Reproduction and Sexuality

Make yours a victorious vagina. Releasing the Power of your Pussy.

You’ve heard of it existing.  Maybe you believe you have one.  But men already know of the power of the pussy and how it can bring him to his knees in ecstasy and in some instances, the poor house.

It’s that moment when your pussy is being stroked, and you hear him moan, “mmm, this is some good pussy” Bamm!  That’s your confirmation right there that you have that good good. Sorry to tell you, but…  No, it isn’t.

Men put on verbal performances too (yes, men fake pleasure sounds)  so, ladies we must pay attention to their body language as well as what we hear.

Read on to discover more ways to make him mean it when he tells you that your pussy is good.

While having intercourse, squeeze, I mean really squeeze those kegel muscles! Squeeze on every up stroke if you can.  If you’re too wet or feels too loose, change positions.  Make your vagina the victorious one.

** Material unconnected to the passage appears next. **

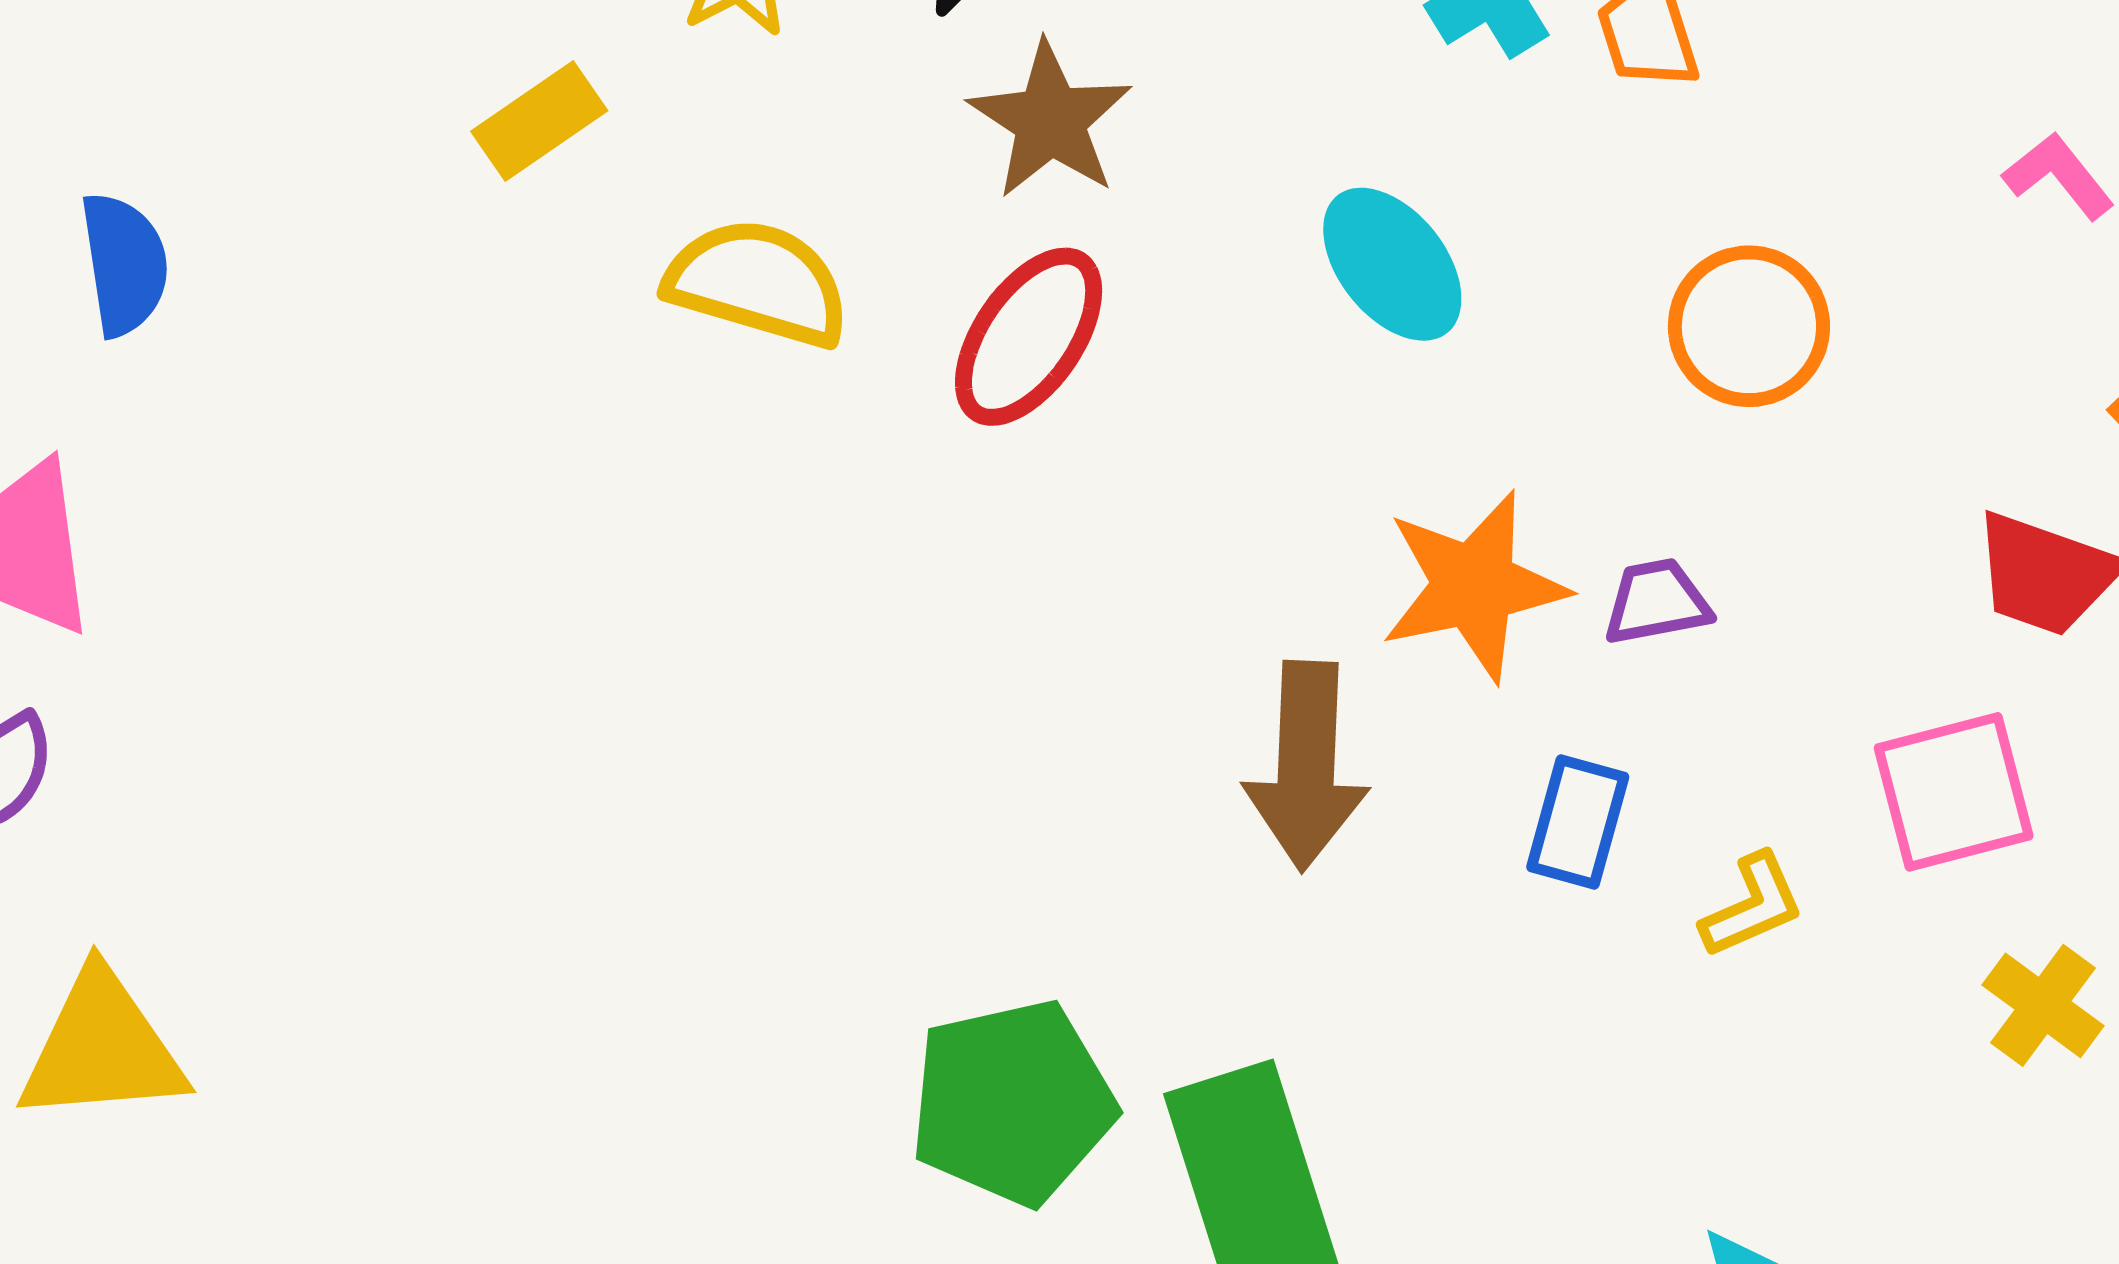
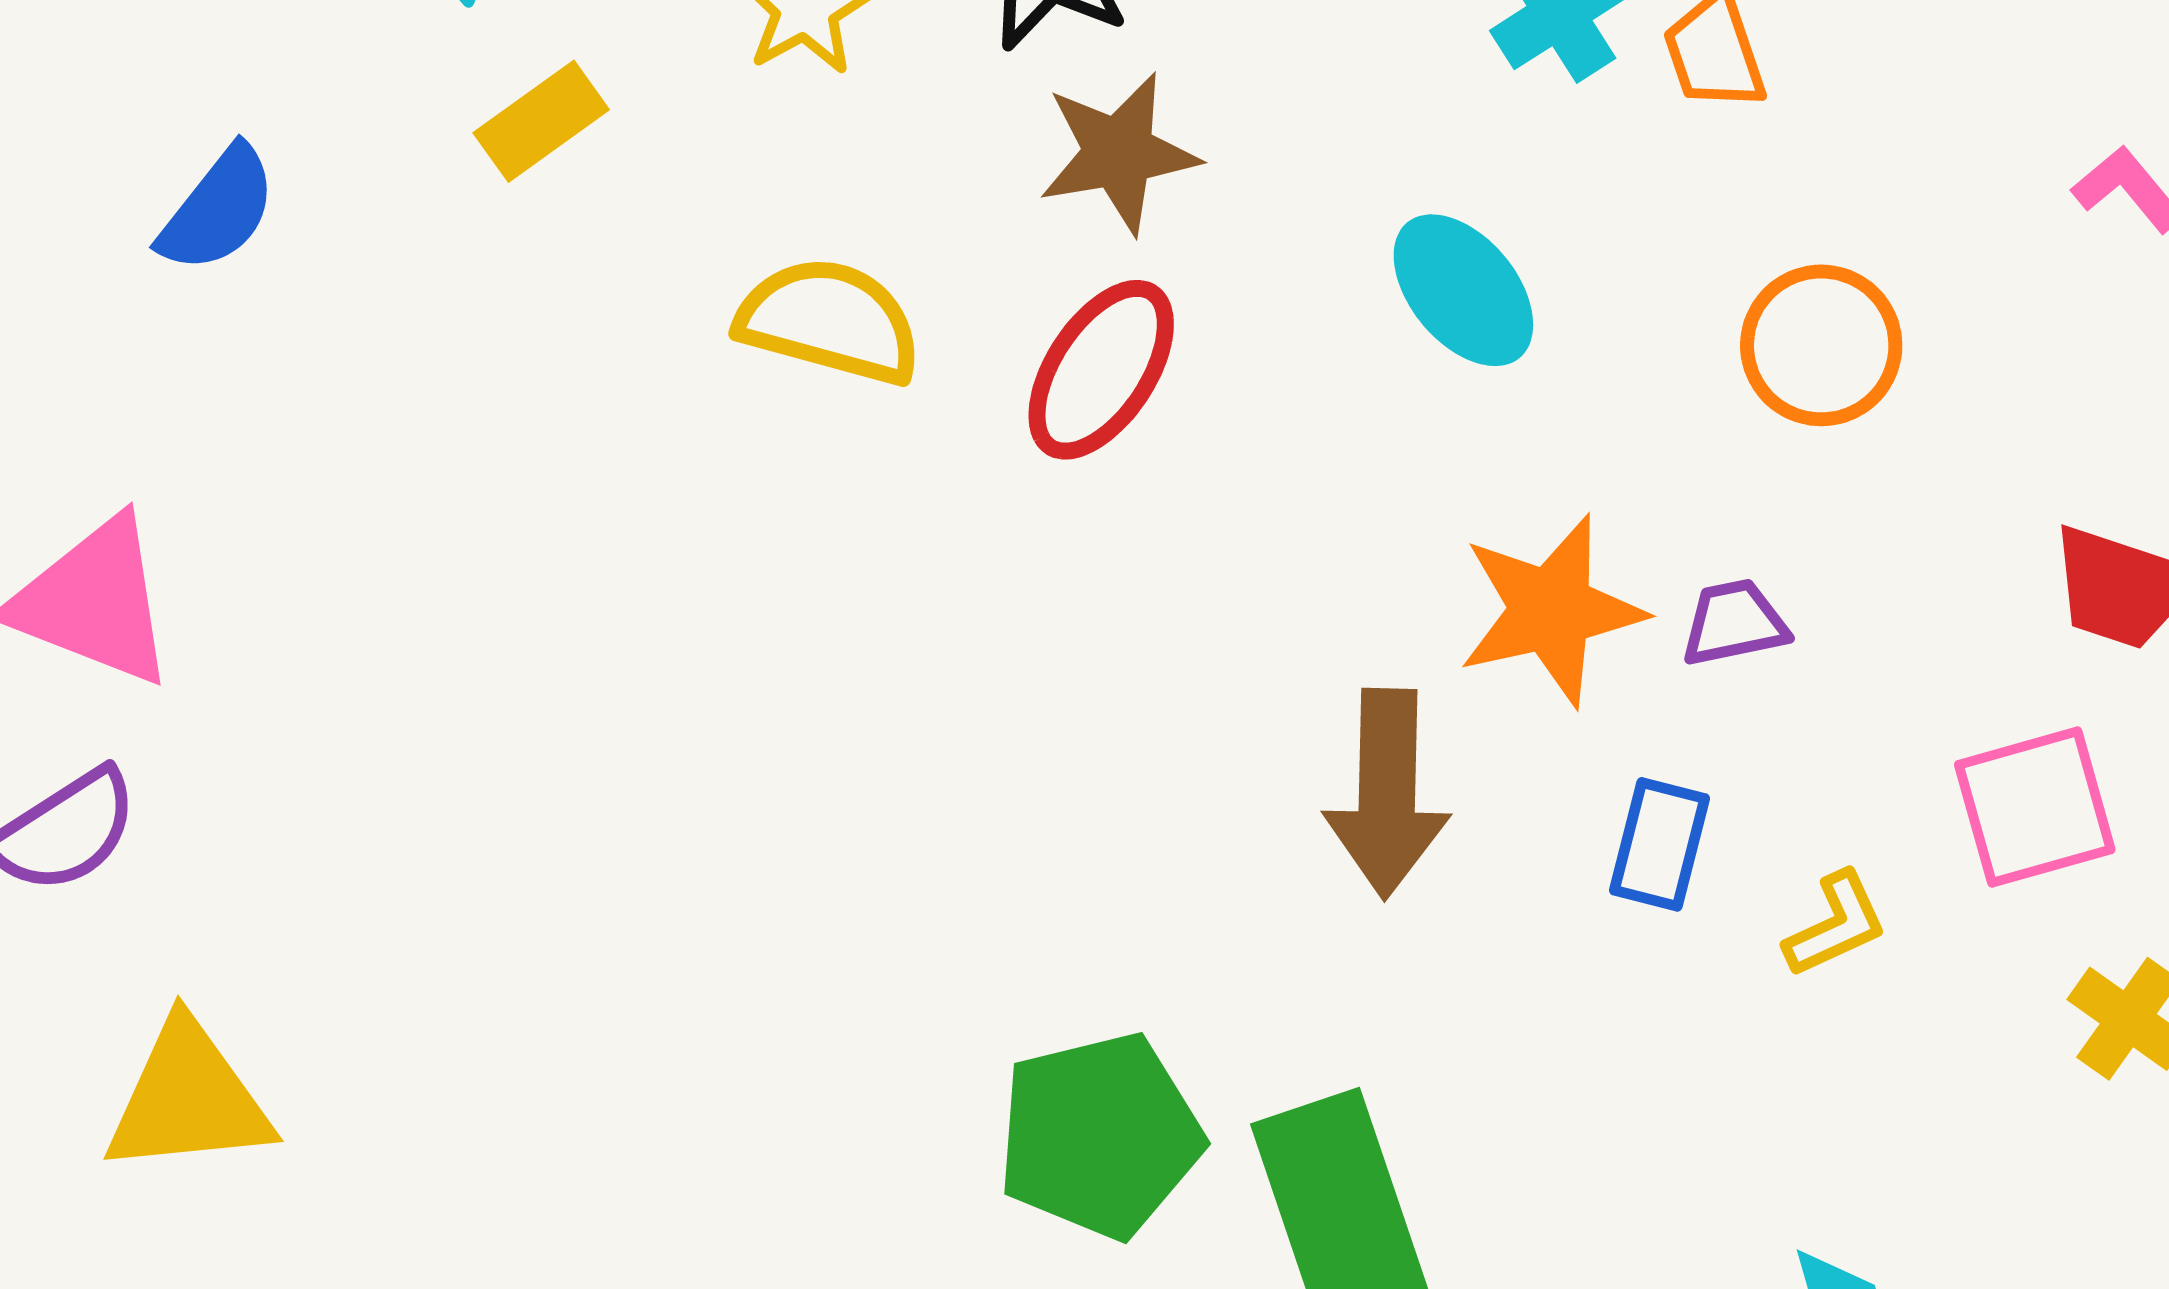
brown star: (1050, 120) -> (1119, 153), turned 30
yellow rectangle: (539, 121) -> (541, 121), moved
blue semicircle: (124, 264) -> (218, 210), moved, turned 48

There is no such thing as sex just happening.  Every morning that you wake up is an opportunity to fuck. Make sure you shower and groom yourself every day in preparation for an impromptu romp. If your daily routine includes the gym after work, keep a fresh pack of cleansing wipes designed specifically for a woman’s delicate and most sensitive area. Give him a sweet treat to eat.  Keep some edible dusting powder stored discreetly in a small zippered plastic bag or a stylish compact case.  We prefer the small compact case with hidden compartments, but get two, one for our edible powders and another for our condoms.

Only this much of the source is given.